私の肩を抱き寄せ、せつなげに微笑む真斗。
『おい、それは……いや、やめとくか。俺が口だすことじゃない』
「あぁ…そろそろ俺も本気を出すさ」
お互いにじゃあと言って切れた電話が手元に戻ってきた。
「みう…愛してる。お前が誰を好きでも俺はお前だけだ」
耳に聞こえてくる甘く低い声が私を包む。
真斗にそっと抱きしめられて現実だとわかる。
「……私も真斗がすき。

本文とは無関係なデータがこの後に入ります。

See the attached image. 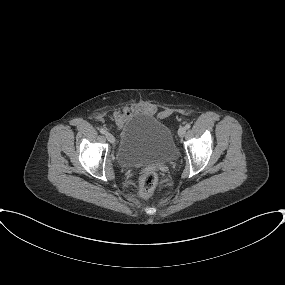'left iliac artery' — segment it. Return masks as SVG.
<instances>
[{
    "label": "left iliac artery",
    "instance_id": "1",
    "mask_svg": "<svg viewBox=\"0 0 285 285\" xmlns=\"http://www.w3.org/2000/svg\"><path fill=\"white\" fill-rule=\"evenodd\" d=\"M190 127H191L190 124H186V125H185V128H186V129H189Z\"/></svg>",
    "mask_w": 285,
    "mask_h": 285
}]
</instances>
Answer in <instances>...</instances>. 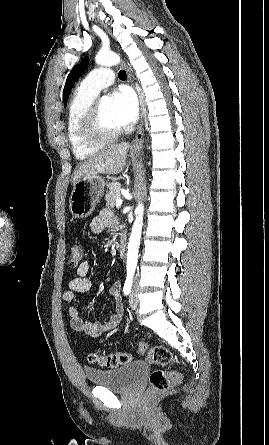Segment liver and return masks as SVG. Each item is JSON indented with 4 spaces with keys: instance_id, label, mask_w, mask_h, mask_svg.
<instances>
[{
    "instance_id": "6515ba94",
    "label": "liver",
    "mask_w": 269,
    "mask_h": 445,
    "mask_svg": "<svg viewBox=\"0 0 269 445\" xmlns=\"http://www.w3.org/2000/svg\"><path fill=\"white\" fill-rule=\"evenodd\" d=\"M129 147L128 143L110 146L79 164L73 173V185L85 176L121 173L126 164Z\"/></svg>"
}]
</instances>
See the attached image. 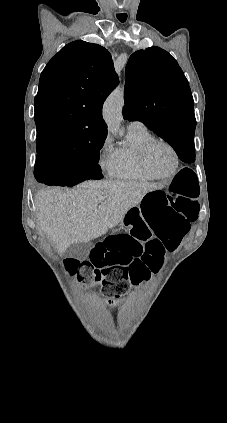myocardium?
<instances>
[{"mask_svg": "<svg viewBox=\"0 0 227 423\" xmlns=\"http://www.w3.org/2000/svg\"><path fill=\"white\" fill-rule=\"evenodd\" d=\"M156 144H161V145L165 146L166 148H168L170 150V152L173 155V159H174L173 168L166 175H158V174L154 173L151 170V168L148 164L149 151ZM137 159H138V164H139L140 169L150 179H155V180L171 179L172 177H174L177 174V172L180 168V156L178 154V151L176 150V148L170 142H168L164 139H161V138H150L145 143H143L140 146V148L137 152Z\"/></svg>", "mask_w": 227, "mask_h": 423, "instance_id": "myocardium-1", "label": "myocardium"}]
</instances>
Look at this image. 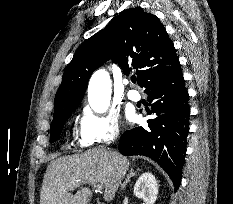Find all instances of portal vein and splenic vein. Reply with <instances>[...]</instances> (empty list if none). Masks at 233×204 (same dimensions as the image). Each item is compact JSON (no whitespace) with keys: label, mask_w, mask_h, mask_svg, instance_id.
Returning <instances> with one entry per match:
<instances>
[{"label":"portal vein and splenic vein","mask_w":233,"mask_h":204,"mask_svg":"<svg viewBox=\"0 0 233 204\" xmlns=\"http://www.w3.org/2000/svg\"><path fill=\"white\" fill-rule=\"evenodd\" d=\"M77 186V185H75ZM92 187L96 188L98 191H101L103 189V186L101 184H91Z\"/></svg>","instance_id":"1"}]
</instances>
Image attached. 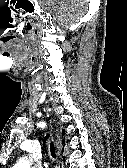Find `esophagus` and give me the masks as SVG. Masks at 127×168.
I'll return each instance as SVG.
<instances>
[{
    "instance_id": "34e87169",
    "label": "esophagus",
    "mask_w": 127,
    "mask_h": 168,
    "mask_svg": "<svg viewBox=\"0 0 127 168\" xmlns=\"http://www.w3.org/2000/svg\"><path fill=\"white\" fill-rule=\"evenodd\" d=\"M59 143V134H57V144Z\"/></svg>"
}]
</instances>
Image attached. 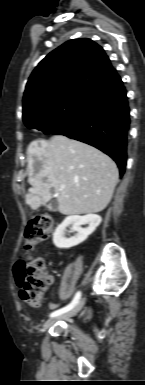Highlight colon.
Instances as JSON below:
<instances>
[{"label":"colon","mask_w":145,"mask_h":385,"mask_svg":"<svg viewBox=\"0 0 145 385\" xmlns=\"http://www.w3.org/2000/svg\"><path fill=\"white\" fill-rule=\"evenodd\" d=\"M54 220L49 215H41L32 219L24 233V245L31 250L36 244L44 241L50 234ZM15 281L21 299L32 307H39L51 284L45 273V262L41 258L28 257L19 262L14 270Z\"/></svg>","instance_id":"colon-1"}]
</instances>
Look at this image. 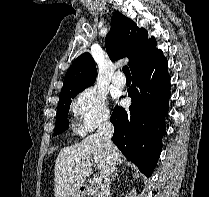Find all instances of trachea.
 <instances>
[{
    "label": "trachea",
    "instance_id": "trachea-1",
    "mask_svg": "<svg viewBox=\"0 0 209 197\" xmlns=\"http://www.w3.org/2000/svg\"><path fill=\"white\" fill-rule=\"evenodd\" d=\"M122 71L125 74V76L131 77V73H130V70H129V67L128 66H124L122 68Z\"/></svg>",
    "mask_w": 209,
    "mask_h": 197
}]
</instances>
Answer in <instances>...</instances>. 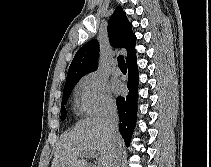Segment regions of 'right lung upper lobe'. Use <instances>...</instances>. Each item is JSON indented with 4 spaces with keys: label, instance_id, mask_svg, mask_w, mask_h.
I'll return each mask as SVG.
<instances>
[{
    "label": "right lung upper lobe",
    "instance_id": "cb5924a9",
    "mask_svg": "<svg viewBox=\"0 0 211 167\" xmlns=\"http://www.w3.org/2000/svg\"><path fill=\"white\" fill-rule=\"evenodd\" d=\"M131 23L121 7H117L108 23V34L114 47H123L127 50L126 62L136 58V36L131 30ZM99 44L91 40L83 45L76 53L68 70L66 82L80 79L83 75L98 68Z\"/></svg>",
    "mask_w": 211,
    "mask_h": 167
}]
</instances>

愛してる…ずっと言えなくて……」
泣きじゃくる私の頭を優しく撫でて
「俺たち遠まわりしてたんだな…」
「……」
「もう、悩まなくてもいいんだな⁈」
私の顔を覗き確認してくる。
「……うん…真斗の気持ちがわかったから悩まない」
「…んっ、お前も悩んでたのか⁈」
「そうだよ。ずっと抱かれる度、真斗の彼女に嫉妬してた」
「俺も…長い間、悠に嫉妬して美雨の好きな男にも嫉妬してお前を独占したくてこんな痕を残してた」
私の胸にある痕に触る真斗。
「自分達の影に嫉妬してたんだね」
自然と手を繋ぎ2人で苦笑しだした。